Have you seen skirts and blouses that glint in the sun? Get to know more about the Rabaris and their craft.

June 04, 2015 04:55 pm | Updated 04:55 pm IST

Patch and mirror work: Colour and style. Photo: Mohammed Yousuf

Patch and mirror work: Colour and style. Photo: Mohammed Yousuf

For centuries now, mirrors have been made in a small village called Kapadvanj in Kheda district in Gujarat. Families settled here to make glass, as the river nearby provided them with raw material. The river sand was rich in soda ash, which when melted produced glass. Much later, the craftsmen used recycled glass rather than river sand, but follow the same process of glass making.

The craftsperson, gathers a large glob of glass from a huge container, and blows a bubble. Holes are punched into this bubble and a mixture of zinc, lead in large proportions, and tin are injected into the holes in a molten state.

As the sphere is rotated, the inside gets silvered. When it cools, the sphere is broken into large chunks and then taken to a town where merchants cut and trim the pieces into different sizes.

The back of these mirrors are scoured with a resin and strips of mirrors are cut into squares. Hundreds of women are employed to round off the square mirror pieces into various sizes. The women use files to smoothen the rough edges. These mirrors are used in embroidery. Tribals, like the Rabaris, in Kutch, the Banjara women of Andhra Pradesh and the Lambadis of Karnataka use them a lot. The tribals of the south work with larger mirrors and that are square in shape.

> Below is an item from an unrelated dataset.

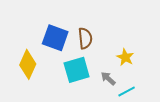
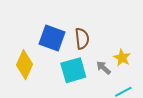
gray arrow: (108, 78) -> (104, 68), moved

From the 17th century right through to the 19th, rooms in palaces were adorned with mirrors. They believed that mirrors averted the evil eye. As the mirror reflects and magnifies light, it is supposed to spread hope and energy through constant use.

Sparkling touch

The women of Kutch add tiny mirrors to their brightly coloured embroidery. The Rabaris, a tribal community from Kutch had houses called bhungas made of dung and clay with a thatched roof. Today, they live in chowkis . They specialise in mud work called sanjani which is a raised piece of decorative relief work embedded with mirrors.

The Mughul patrons of craft were unaware of the mirror adornment until Shah Jehan’s reign in the 17th century. Mughal sheeshmahals (crystal palaces) have shaped mirrors inlaid in white relief, and this work can be seen inside forts in Agra, Delhi, and Amber near Jaipur.

Samples of mirror work on fabric and garments can be seen in any Gurjari outlet in your city. Today even saris and blouses are adorned with mirror work.

In almost every culture and civilisation, mirrors have been associated with beauty, magic and illusion, and it is wonderful that this craft is still kept alive.